Ogni volta che giro l’ultima pagina di un libro di Cormac McCarty cerco invano una continuazione, una speranza di lieto fine che inevitabilmente non c’è. Il cinismo realista di Cormac non lo permette. E il senso di spiazzamento è permeante.
La caducità della vita, la futilità di ogni gesto, di ogni atto, la mancanza assoluta di importanza per qualsiasi cosa se non la morte, la fine di tutto. Questo è, in maniera asciutta quanto la sua scrittura, ciò che Mccarty ci vuole comunicare con la sua opera.
E il recente Sunset Limited non fa eccezione.
Prendete due uomini, uno bianco e uno nero, metteteli in una stanza di una casa fatiscente, aggiungete che i due uomini, fino a poche ore prima sconosciuti, rappresentano uno il lato più scuro di McCarty (è il bianco, il suicida), l’altro il lato più speranzoso (è il nero criminale rendento e fortemente credente). Ne esce un libro-dialogo di 120 pagine improntato sulla ricerca, inutile, del senso della vita. Stilettate su stilettate, aperture speranzose prontamente chiosate dal pessimismo cosmico. E alla fine la domanda resta…cosa ti separa dal gesto estremo, dalla fine di tutto, cosa ti tiene legato alla terra? E’ forse la fede? Sono i rapporti umani in quanto tali? Sono le illusioni e le paure del post morte?
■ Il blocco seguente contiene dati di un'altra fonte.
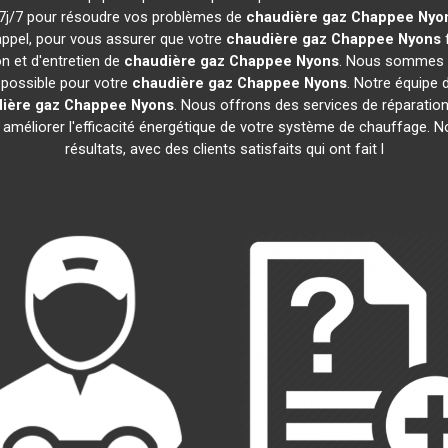
et 7j/7 pour résoudre vos problèmes de
chaudière gaz Chappee
Nyo
appel, pour vous assurer que votre
chaudière gaz Chappee
Nyons
n et d'entretien de
chaudière gaz Chappee
Nyons
. Nous sommes c
e possible pour votre
chaudière gaz Chappee
Nyons
. Notre équipe
ière gaz Chappee
Nyons
. Nous offrons des services de réparation,
r améliorer l'efficacité énergétique de votre système de chauffage.
résultats, avec des clients satisfaits qui ont fait l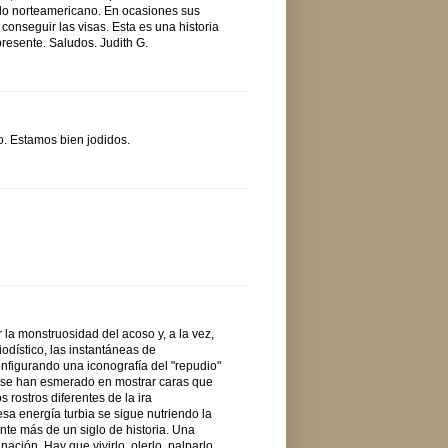
elo norteamericano. En ocasiones sus
 conseguir las visas. Esta es una historia
resente. Saludos. Judith G.
o. Estamos bien jodidos.
 la monstruosidad del acoso y, a la vez,
odístico, las instantáneas de
onfigurando una iconografía del "repudio"
s se han esmerado en mostrar caras que
 rostros diferentes de la ira
esa energía turbia se sigue nutriendo la
ante más de un siglo de historia. Una
ión. Hay que vivirlo, olerlo, palparlo,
La risposta non c’è. Le domande rimangono sospese nel vuoto. Come in “La Strada”, alla fine la strada non c’è. Esiste solo un sentiero che ognuno di noi traccia a suo modo, come meglio può. La grandezza di Cormac è di spiattellarlo lì senza fronzoli, forte e chiaro. Ad uno scrittore non si può chiedere di più.